About this exercise :: In the entries that follow, find the line containing "Shopservice"; from there, copy every line exactly through the line containing "читать дальше →".

Stored data ::
····················

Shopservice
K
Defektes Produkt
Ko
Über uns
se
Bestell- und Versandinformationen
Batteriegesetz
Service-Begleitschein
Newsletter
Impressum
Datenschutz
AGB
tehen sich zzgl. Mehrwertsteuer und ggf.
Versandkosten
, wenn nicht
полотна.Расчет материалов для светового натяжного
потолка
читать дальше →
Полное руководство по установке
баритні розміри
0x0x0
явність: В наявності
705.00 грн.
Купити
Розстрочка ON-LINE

····················

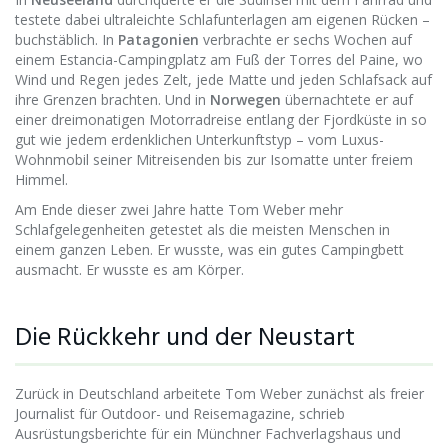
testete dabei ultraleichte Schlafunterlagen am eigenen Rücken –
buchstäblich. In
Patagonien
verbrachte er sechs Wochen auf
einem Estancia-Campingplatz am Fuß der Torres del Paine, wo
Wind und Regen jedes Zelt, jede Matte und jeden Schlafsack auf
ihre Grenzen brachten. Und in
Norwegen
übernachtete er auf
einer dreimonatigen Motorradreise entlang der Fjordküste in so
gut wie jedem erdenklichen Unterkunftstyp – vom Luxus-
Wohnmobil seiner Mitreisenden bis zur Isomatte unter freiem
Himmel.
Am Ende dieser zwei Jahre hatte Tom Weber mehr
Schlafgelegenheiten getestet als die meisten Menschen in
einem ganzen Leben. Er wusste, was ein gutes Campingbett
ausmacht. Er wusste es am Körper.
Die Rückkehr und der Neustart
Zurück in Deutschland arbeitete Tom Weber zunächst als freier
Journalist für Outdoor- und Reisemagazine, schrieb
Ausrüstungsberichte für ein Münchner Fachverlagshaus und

····················

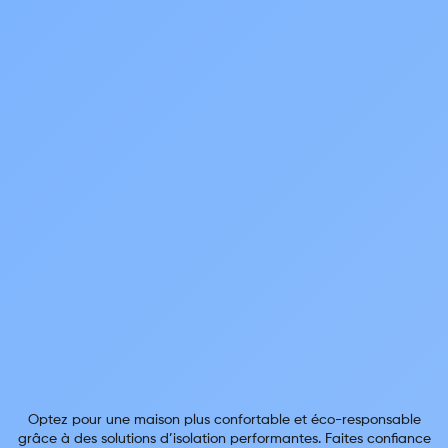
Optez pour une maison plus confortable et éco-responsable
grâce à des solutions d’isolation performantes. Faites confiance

····················

Response to this exercise ::
Shopservice
K
Defektes Produkt
Ko
Über uns
se
Bestell- und Versandinformationen
Batteriegesetz
Service-Begleitschein
Newsletter
Impressum
Datenschutz
AGB
tehen sich zzgl. Mehrwertsteuer und ggf.
Versandkosten
, wenn nicht
полотна.Расчет материалов для светового натяжного
потолка
читать дальше →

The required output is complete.